Phase's ProxiMeta product now offers a view into the phage genome blind spot. "Viruses have Hi-C links inside their genomes and Hi-C links to their bacterial hosts," Liachko said. "We're able to deconvolve and bin these little virus genomes and connect them to their hosts using only Illumina data." The kit, which costs $490 per sample and includes the updated computational analysis, also can annotate, bin, and track mobile genomic elements such as plasmids. Phase developed it with help from yet another grant from the National Institutes of Health worth $1.7 million. Because the company considers it an extra feature, it eschewed an early-access program; however, a few customers did participate in the alpha phase of product development.
"These [viral genomes] are very accurate," Liachko said. "To allay worries that it's just junk being binned together, we mapped our viral genomes against a long read assembly from the same sample and found that 96 percent [of them] were congruent with their long read counterparts," meaning only 4 percent of genomes had 10 percent or more sequence contamination relative to the long read version of that viral genome.
Phage recovery can improve by three to four times over traditional annotation methods, he said. "You can get more phage genomes out of a short-read assembly with this method than you can get out of a long-read assembly, on a dollar-per-dollar basis."
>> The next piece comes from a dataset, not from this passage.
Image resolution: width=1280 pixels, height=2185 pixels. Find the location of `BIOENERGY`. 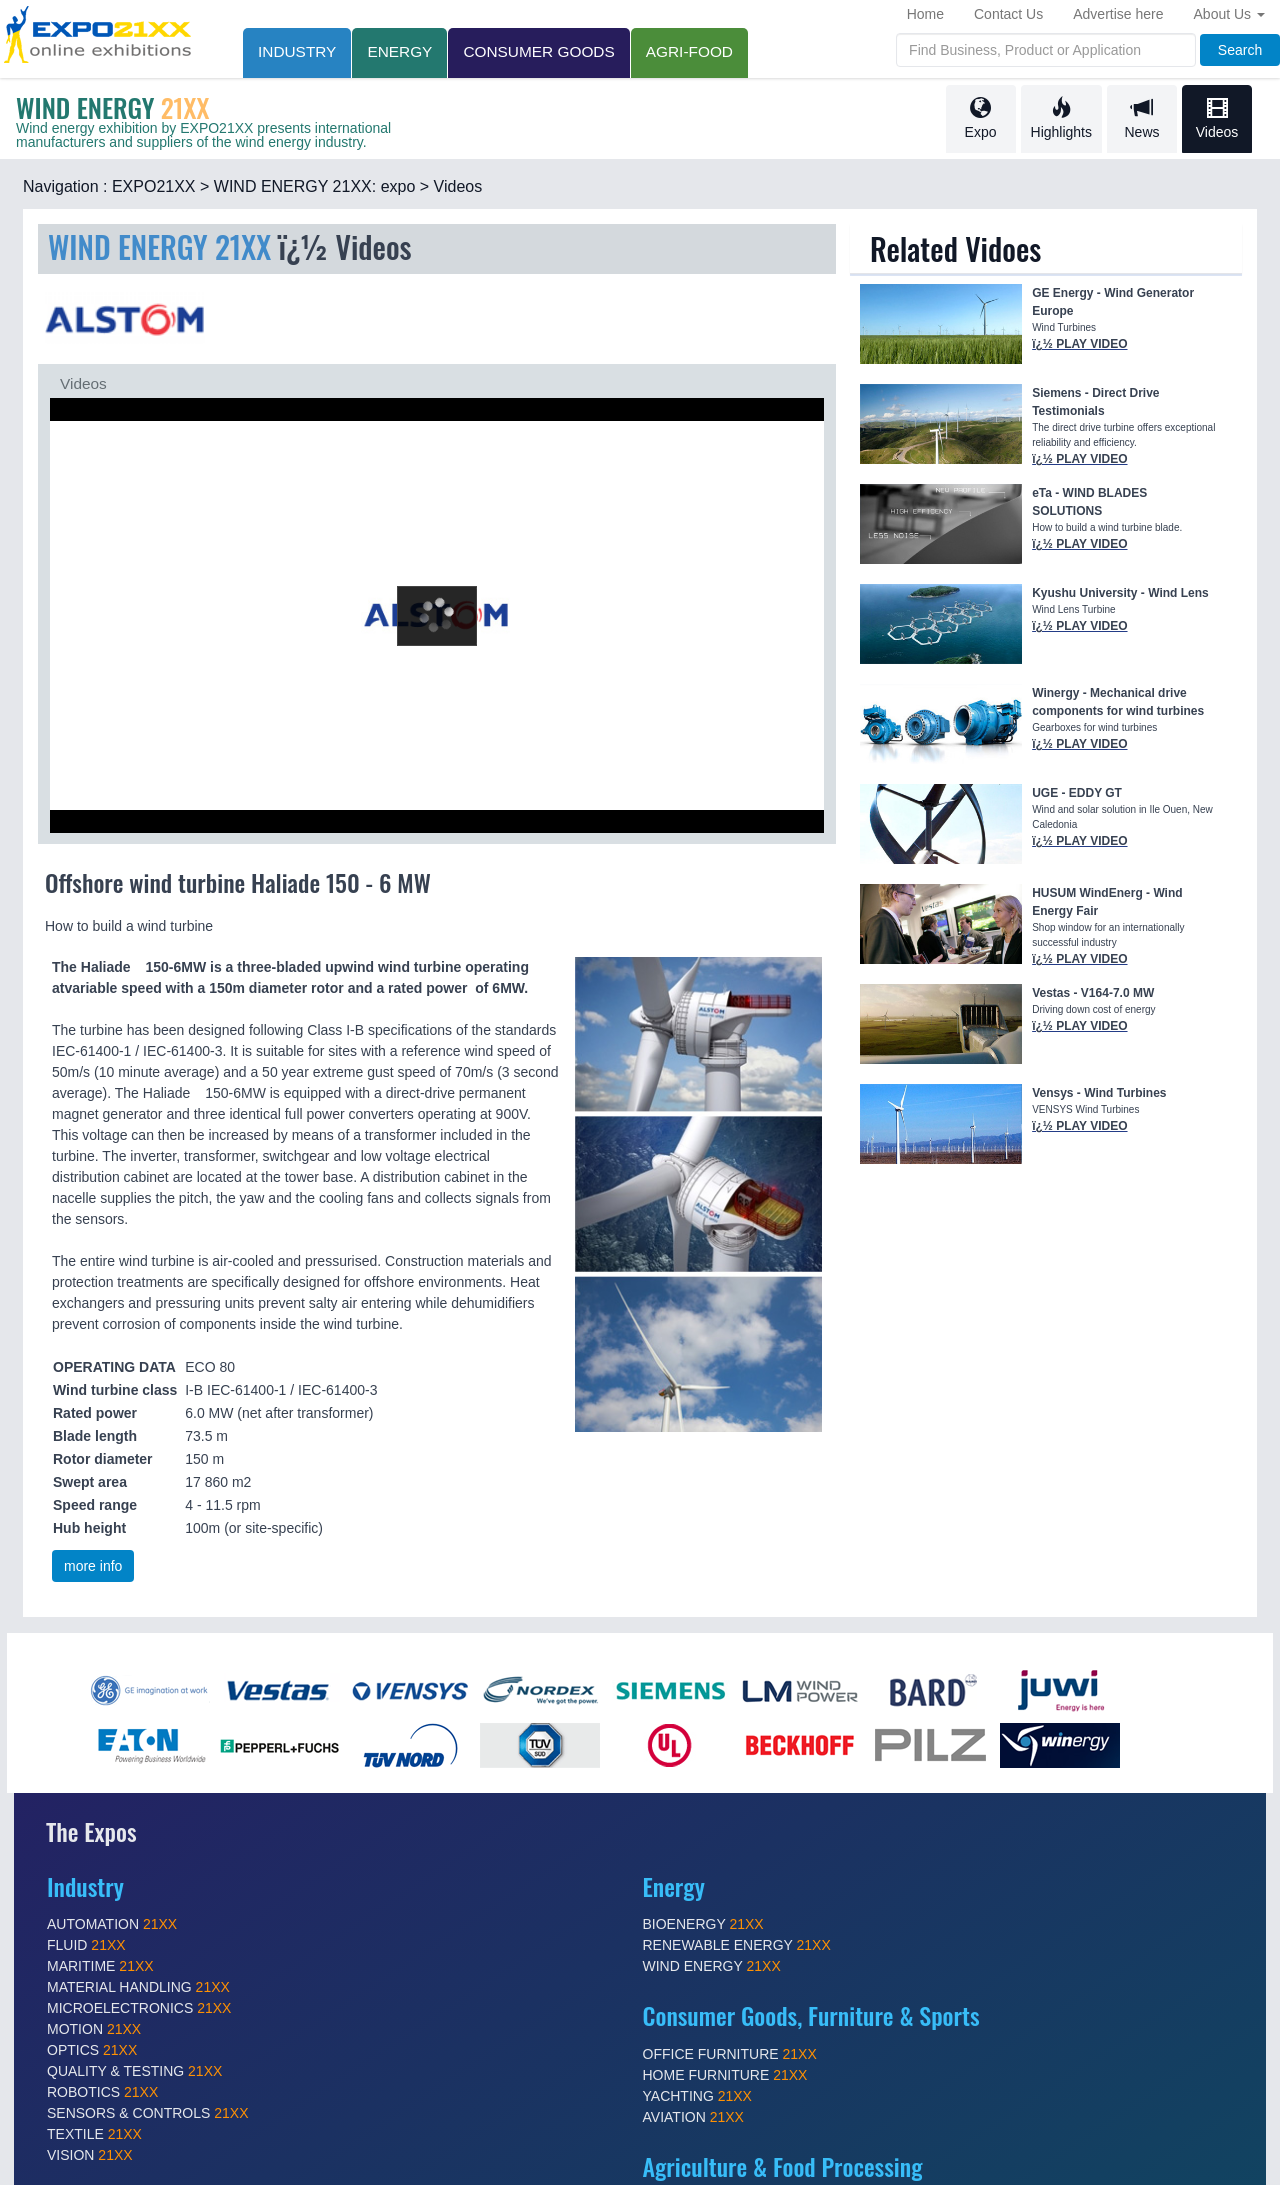

BIOENERGY is located at coordinates (703, 1924).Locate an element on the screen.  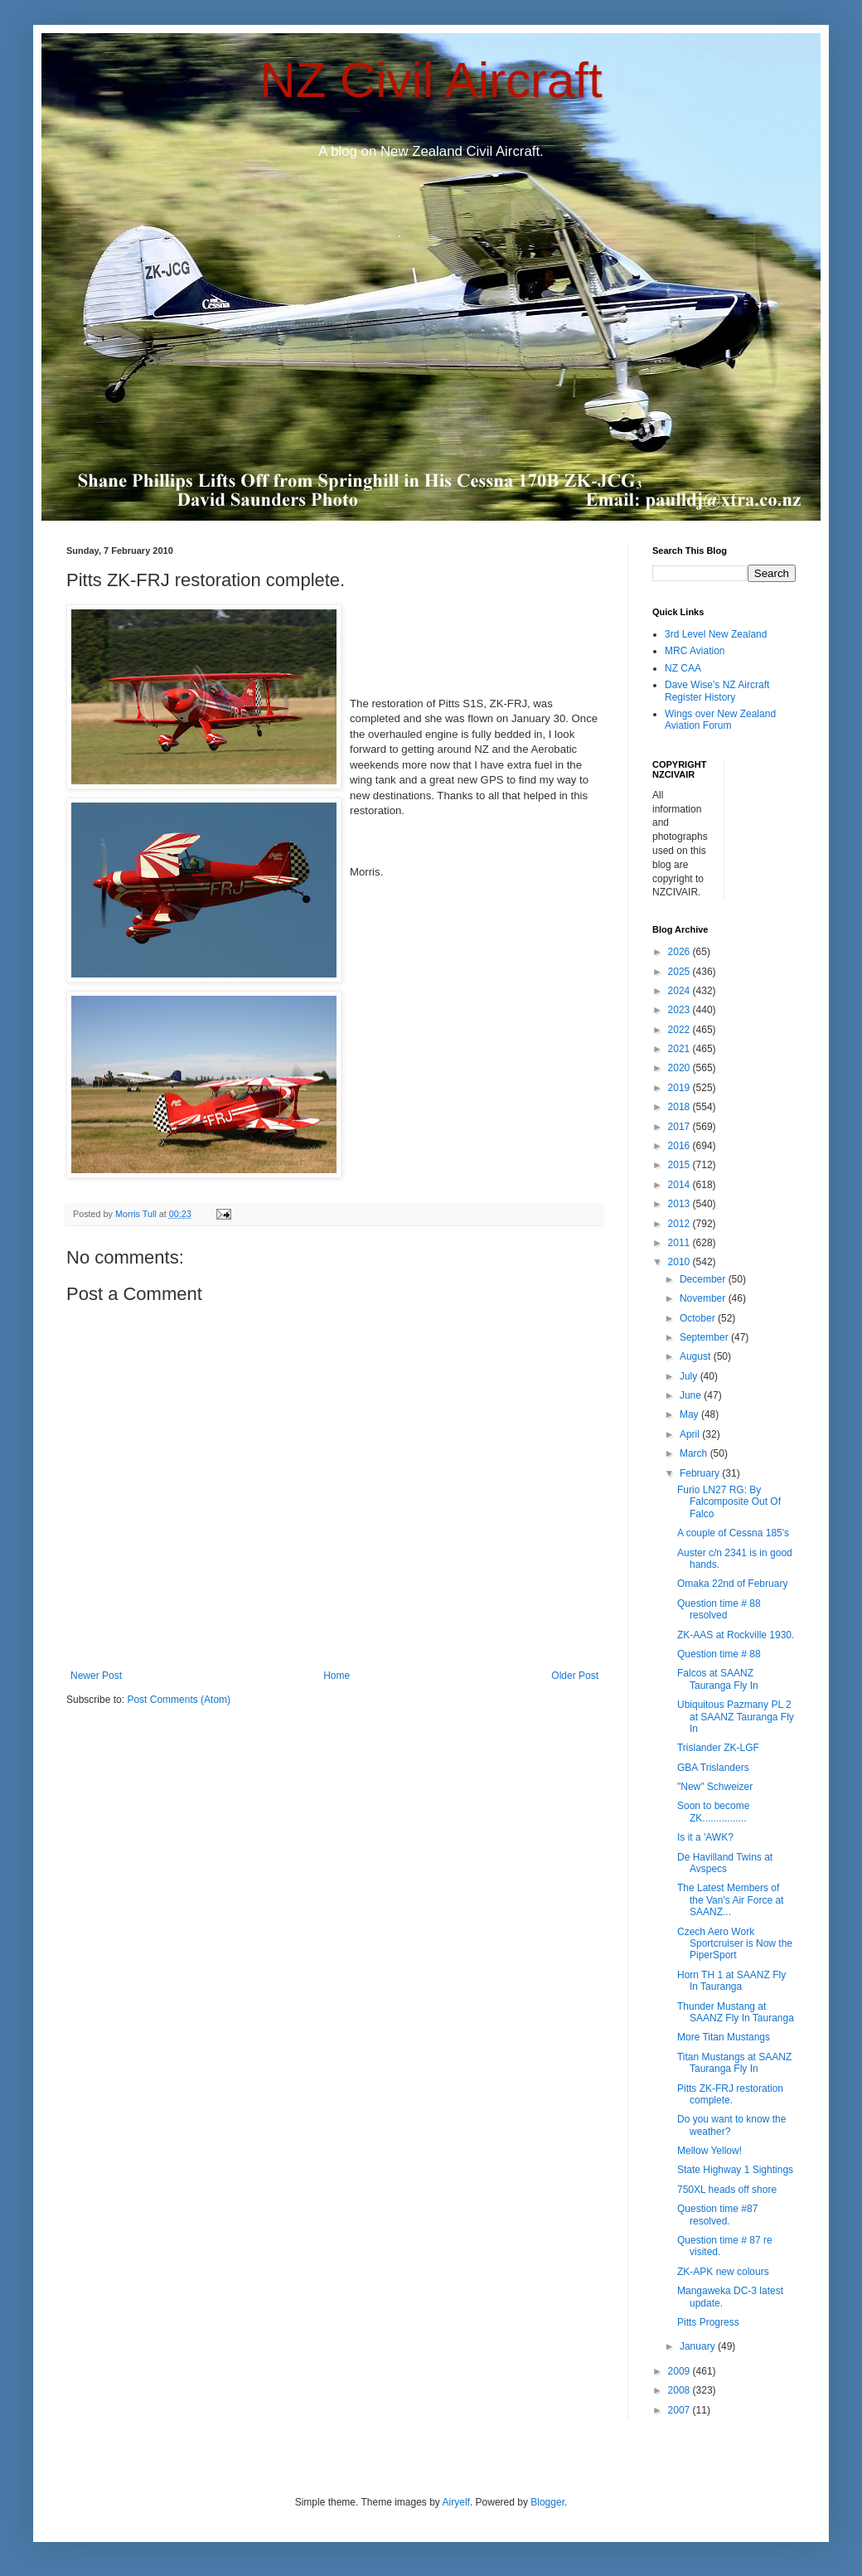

Mason said he hasn't yet analyzed his data, so he could not confirm that level of performance. "It's not crazy, though — very possible," he said.
"Clinicians, researchers, and microbiologists can all utilize this information right away, and it can give them a better view of a microbial system, phage therapy's impact, or a clinical case," Mason said.
Liachko added that the firm will continue to expand but probably not add more employees until the end of the year. "It depends on how certain product development efforts come out," he said.